Wall time: ~71 s. Re-runs of the suite during cycle 2 ranged 60–80 s.

## System-Under-Test Reality Gate

- **Database**: real Postgres 17 container (`admin-test-db-1`); SQL migrations applied via `e2e/db-init/00_run_all.sh` (now includes `09_sessions_logout_and_mission.sql`, `10_users_mfa.sql`).
- **API**: real `Azaion.AdminApi` build running in `admin-system-under-test-1`; no in-process stubs, no fakes — every test hits the same kestrel that production runs.
- **Auth**: real Argon2id verification (~250 ms per `/login` per AZ-536), real ES256 signing (per AZ-532), real `Otp.NET` TOTP verification (per AZ-534).
- **DataProtection**: `IDataProtector` keys are container-ephemeral in test (acceptable — every test seeds its own user); production must set `DataProtection:KeysFolder`.

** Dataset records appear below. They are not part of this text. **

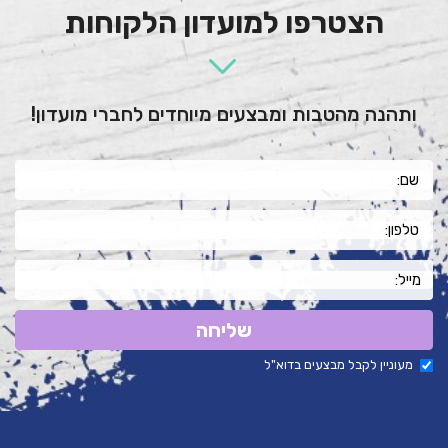
הצטרפו למועדון הלקוחות
ותהנה מהטבות ומבצעים מיוחדים לחברי מועדון!
שליחה
מעוניין לקבל מבצעים בדוא"ל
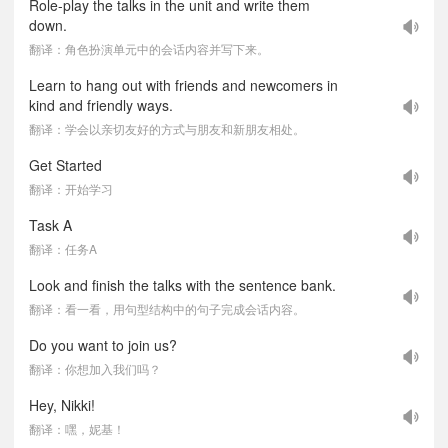
Role-play the talks in the unit and write them
down.
翻译：角色扮演单元中的会话内容并写下来。
Learn to hang out with friends and newcomers in
kind and friendly ways.
翻译：学会以亲切友好的方式与朋友和新朋友相处。
Get Started
翻译：开始学习
Task A
翻译：任务A
Look and finish the talks with the sentence bank.
翻译：看一看，用句型结构中的句子完成会话内容。
Do you want to join us?
翻译：你想加入我们吗？
Hey, Nikki!
翻译：嘿，妮基！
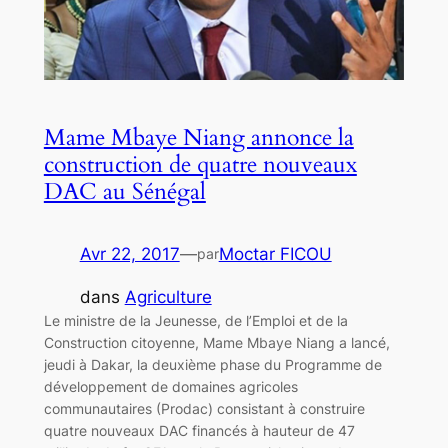
Mame Mbaye Niang annonce la
construction de quatre nouveaux
DAC au Sénégal
Avr 22, 2017
—
Moctar FICOU
par
dans
Agriculture
Le ministre de la Jeunesse, de l’Emploi et de la
Construction citoyenne, Mame Mbaye Niang a lancé,
jeudi à Dakar, la deuxième phase du Programme de
développement de domaines agricoles
communautaires (Prodac) consistant à construire
quatre nouveaux DAC financés à hauteur de 47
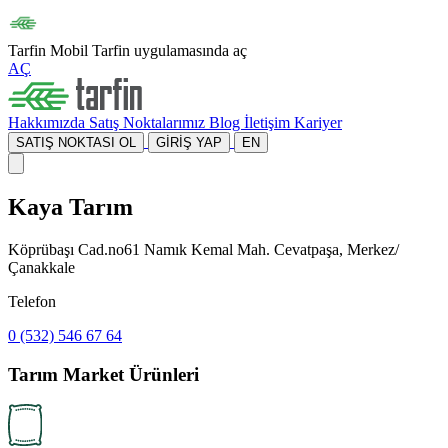
Tarfin Mobil
Tarfin uygulamasında aç
AÇ
Hakkımızda
Satış Noktalarımız
Blog
İletişim
Kariyer
SATIŞ NOKTASI OL
GİRİŞ YAP
EN
Kaya Tarım
Köprübaşı Cad.no61 Namık Kemal Mah. Cevatpaşa, Merkez/
Çanakkale
Telefon
0 (532) 546 67 64
Tarım Market Ürünleri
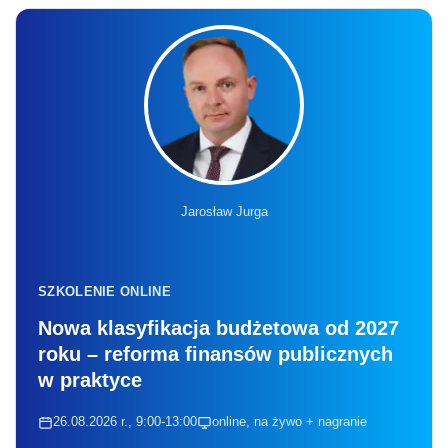
Jarosław Jurga
SZKOLENIE ONLINE
Nowa klasyfikacja budżetowa od 2027
roku – reforma finansów publicznych
w praktyce
26.08.2026 r., 9:00-13:00
online, na żywo + nagranie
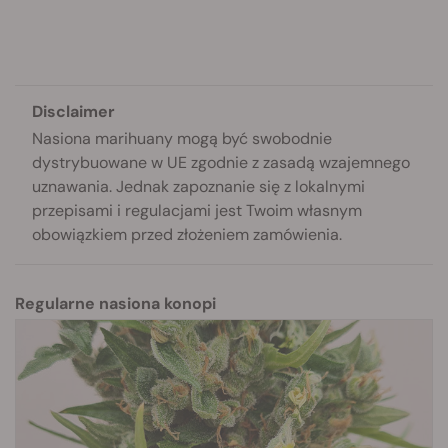
Disclaimer
Nasiona marihuany mogą być swobodnie
dystrybuowane w UE zgodnie z zasadą wzajemnego
uznawania. Jednak zapoznanie się z lokalnymi
przepisami i regulacjami jest Twoim własnym
obowiązkiem przed złożeniem zamówienia.
Regularne nasiona konopi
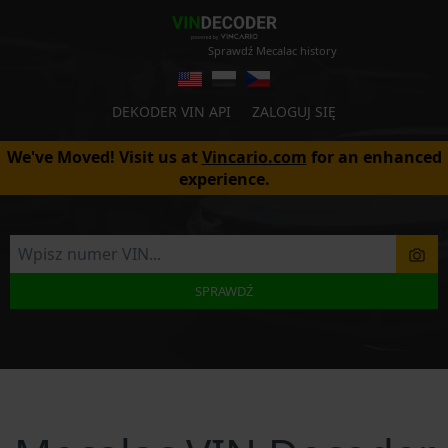
Sprawdź Mecalac history
DEKODER VIN API
ZALOGUJ SIĘ
We've Moved! Visit us at
Vincario.com
for an enhanced
experience.
SPRAWDŹ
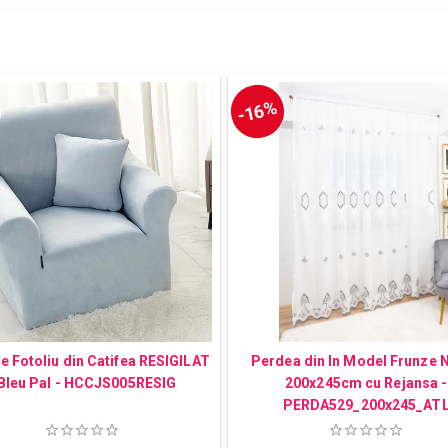
-16%
e Fotoliu din Catifea RESIGILAT
Perdea din In Model Frunze 
 Bleu Pal - HCCJS005RESIG
200x245cm cu Rejansa -
PERDA529_200x245_AT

No internal product modules are mocked or stubbed. Reality gate: **PASS**.

## Skipped Tests — Classification

All three skips are legitimate **environment-mismatch** skips per the test-run cheatsheet (the "would run if the environment were present" predicate holds).

| # | Test                                                                                               | Reason for skip                                                                                                                                  | Verdict     |
|---|----------------------------------------------------------------------------------------------------|--------------------------------------------------------------------------------------------------------------------------------------------------|-------------|
| 1 | `CorsHttpsTests.AZ_538_AC3_HSTS_header_present_in_production`                                      | Requires `ASPNETCORE_ENVIRONMENT=Production`; test harness runs `Development`. HSTS gate verified by code inspection of `Program.cs UseHsts`.      | Legitimate  |
| 2 | `CorsHttpsTests.AZ_538_AC4_HTTP_request_redirects_to_HTTPS_in_production`                          | Same Production-only gate; verified by code inspection of `Program.cs UseHttpsRedirection`.                                                       | Legitimate  |
| 3 | `LoginRateLimitTests.AC1_Per_ip_rate_limit_returns_429`                                            | Per-IP partition keys on `RemoteIpAddress`; in the shared-IP container test environment all requests look like one client to the limiter. Verified by ASP.NET Core RateLimiter unit tests + a manual probe documented in the AZ-537 spec. | Legitimate  |

No illegitimate skips — proceeding without resolution requests.

## Failures / Errors

None.

## Pre-Existing Flake (passed in this run)

`PasswordHashingTests.AC5_Verify_uses_constant_time_comparator_no_obvious_timing_leak` — Argon2 timing-stability assertion that occasionally trips under suite-level concurrency. Passed cleanly in the cycle-2 final run. Filed under follow-up items in the cycle implementation report.

## Outcome

**PASS** — return success to the autodev orchestrator. Auto-chain to Step 12 (Test-Spec Sync).